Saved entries
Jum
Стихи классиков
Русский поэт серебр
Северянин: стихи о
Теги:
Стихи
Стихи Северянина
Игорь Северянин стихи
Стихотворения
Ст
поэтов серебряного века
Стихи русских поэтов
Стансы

## WORK INSTRUCTION
Every line of the records above that contains the word "поэтов" should be counted, and only the total given.

## FINISHED EXERCISE
2